++++ Entries provided

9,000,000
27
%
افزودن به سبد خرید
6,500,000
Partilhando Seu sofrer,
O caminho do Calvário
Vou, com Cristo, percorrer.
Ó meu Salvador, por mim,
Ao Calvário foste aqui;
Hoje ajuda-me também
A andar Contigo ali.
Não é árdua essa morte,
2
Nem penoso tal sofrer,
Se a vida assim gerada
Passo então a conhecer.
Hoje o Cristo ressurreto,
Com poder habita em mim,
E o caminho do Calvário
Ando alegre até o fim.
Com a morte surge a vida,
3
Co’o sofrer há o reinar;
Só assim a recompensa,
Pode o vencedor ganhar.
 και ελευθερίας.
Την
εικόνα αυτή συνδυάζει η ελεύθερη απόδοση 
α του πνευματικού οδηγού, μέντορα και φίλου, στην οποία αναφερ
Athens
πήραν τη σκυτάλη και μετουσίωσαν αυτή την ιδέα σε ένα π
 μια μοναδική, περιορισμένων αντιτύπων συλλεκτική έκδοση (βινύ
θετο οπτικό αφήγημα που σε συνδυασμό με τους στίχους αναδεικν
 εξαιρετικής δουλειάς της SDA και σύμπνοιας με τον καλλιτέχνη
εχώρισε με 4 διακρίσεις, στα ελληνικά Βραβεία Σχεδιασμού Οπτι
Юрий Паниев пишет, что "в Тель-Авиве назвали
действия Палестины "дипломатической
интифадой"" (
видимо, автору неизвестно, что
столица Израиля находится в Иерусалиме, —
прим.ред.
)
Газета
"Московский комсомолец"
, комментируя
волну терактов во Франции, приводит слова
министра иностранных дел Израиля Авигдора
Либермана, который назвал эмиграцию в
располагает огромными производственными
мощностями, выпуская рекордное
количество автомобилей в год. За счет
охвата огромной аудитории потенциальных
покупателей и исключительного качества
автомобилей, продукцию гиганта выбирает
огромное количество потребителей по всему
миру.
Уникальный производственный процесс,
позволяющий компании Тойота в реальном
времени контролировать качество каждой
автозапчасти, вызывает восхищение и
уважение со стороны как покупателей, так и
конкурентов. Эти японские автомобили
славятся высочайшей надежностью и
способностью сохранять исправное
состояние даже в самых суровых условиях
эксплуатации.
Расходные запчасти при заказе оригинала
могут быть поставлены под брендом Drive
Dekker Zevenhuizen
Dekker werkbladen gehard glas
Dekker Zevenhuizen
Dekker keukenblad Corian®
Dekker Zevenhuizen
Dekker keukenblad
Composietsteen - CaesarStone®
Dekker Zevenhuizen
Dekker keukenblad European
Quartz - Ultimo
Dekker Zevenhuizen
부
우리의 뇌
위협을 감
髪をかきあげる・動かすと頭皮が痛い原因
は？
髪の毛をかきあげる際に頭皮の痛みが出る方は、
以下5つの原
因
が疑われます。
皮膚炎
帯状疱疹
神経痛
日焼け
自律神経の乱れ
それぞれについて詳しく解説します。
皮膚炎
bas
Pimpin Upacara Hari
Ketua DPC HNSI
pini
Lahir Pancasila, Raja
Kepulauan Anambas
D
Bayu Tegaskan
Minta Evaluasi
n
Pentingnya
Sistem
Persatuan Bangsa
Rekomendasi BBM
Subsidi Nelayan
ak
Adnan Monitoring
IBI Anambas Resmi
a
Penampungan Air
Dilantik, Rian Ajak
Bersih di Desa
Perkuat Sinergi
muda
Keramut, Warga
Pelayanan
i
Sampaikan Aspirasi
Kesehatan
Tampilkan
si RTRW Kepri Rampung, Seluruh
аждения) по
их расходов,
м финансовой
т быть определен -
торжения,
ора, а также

++++++++
++++ Entries provided

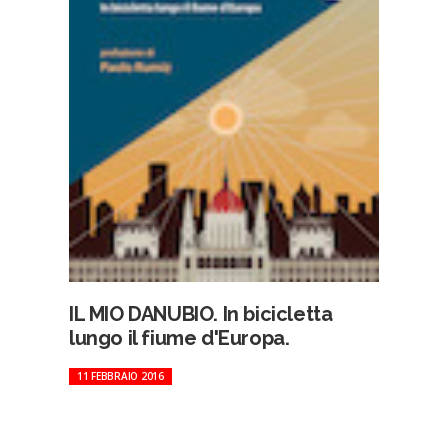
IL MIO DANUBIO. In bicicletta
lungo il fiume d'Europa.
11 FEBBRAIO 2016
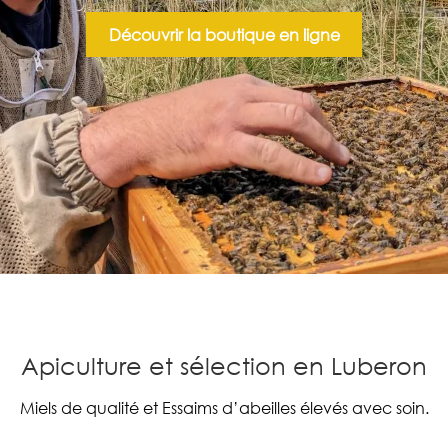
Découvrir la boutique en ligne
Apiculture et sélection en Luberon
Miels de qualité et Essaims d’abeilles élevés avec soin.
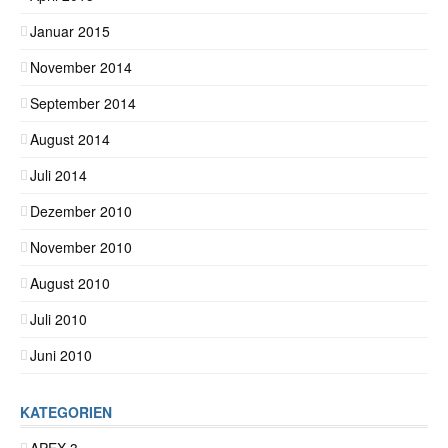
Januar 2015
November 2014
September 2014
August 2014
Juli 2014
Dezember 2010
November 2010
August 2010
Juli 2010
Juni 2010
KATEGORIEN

++++++++
++++ Entries provided

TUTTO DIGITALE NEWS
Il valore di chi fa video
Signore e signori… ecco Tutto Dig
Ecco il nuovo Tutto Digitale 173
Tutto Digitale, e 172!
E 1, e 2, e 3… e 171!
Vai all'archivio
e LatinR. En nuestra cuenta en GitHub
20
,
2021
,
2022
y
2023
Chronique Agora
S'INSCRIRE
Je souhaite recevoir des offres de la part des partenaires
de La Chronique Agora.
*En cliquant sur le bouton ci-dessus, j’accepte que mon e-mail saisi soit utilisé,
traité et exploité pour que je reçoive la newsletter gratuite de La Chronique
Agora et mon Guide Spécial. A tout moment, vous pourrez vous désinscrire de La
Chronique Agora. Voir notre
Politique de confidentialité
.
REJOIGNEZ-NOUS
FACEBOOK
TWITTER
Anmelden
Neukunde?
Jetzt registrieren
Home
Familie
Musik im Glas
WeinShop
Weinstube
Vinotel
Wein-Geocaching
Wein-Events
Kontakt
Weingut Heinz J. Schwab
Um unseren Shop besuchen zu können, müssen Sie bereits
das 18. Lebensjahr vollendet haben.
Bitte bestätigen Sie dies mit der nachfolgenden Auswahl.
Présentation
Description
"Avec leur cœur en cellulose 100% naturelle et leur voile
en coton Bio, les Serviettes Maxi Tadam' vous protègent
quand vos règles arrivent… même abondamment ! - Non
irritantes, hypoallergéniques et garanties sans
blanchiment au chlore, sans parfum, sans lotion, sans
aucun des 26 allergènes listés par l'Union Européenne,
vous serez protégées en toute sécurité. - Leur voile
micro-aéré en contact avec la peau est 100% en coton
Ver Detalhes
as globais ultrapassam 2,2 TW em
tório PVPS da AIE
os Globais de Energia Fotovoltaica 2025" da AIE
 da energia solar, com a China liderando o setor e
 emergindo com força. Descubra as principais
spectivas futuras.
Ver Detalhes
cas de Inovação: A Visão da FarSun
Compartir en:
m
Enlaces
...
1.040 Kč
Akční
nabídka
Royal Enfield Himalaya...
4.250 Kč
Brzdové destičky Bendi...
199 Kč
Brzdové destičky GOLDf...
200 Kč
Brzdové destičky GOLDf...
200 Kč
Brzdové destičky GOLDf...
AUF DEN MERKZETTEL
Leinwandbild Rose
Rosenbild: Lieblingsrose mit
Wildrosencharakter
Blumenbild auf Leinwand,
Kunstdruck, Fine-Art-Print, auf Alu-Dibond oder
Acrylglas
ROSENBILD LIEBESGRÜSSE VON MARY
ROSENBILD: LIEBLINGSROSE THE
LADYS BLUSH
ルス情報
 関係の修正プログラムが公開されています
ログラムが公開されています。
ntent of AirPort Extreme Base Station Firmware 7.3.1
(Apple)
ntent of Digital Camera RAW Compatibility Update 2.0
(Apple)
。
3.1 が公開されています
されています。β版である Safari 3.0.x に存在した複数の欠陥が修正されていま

++++++++

Work task:
For the string "ntent", state how many lines in the listing contain it, and give no other words.

Answer section:
2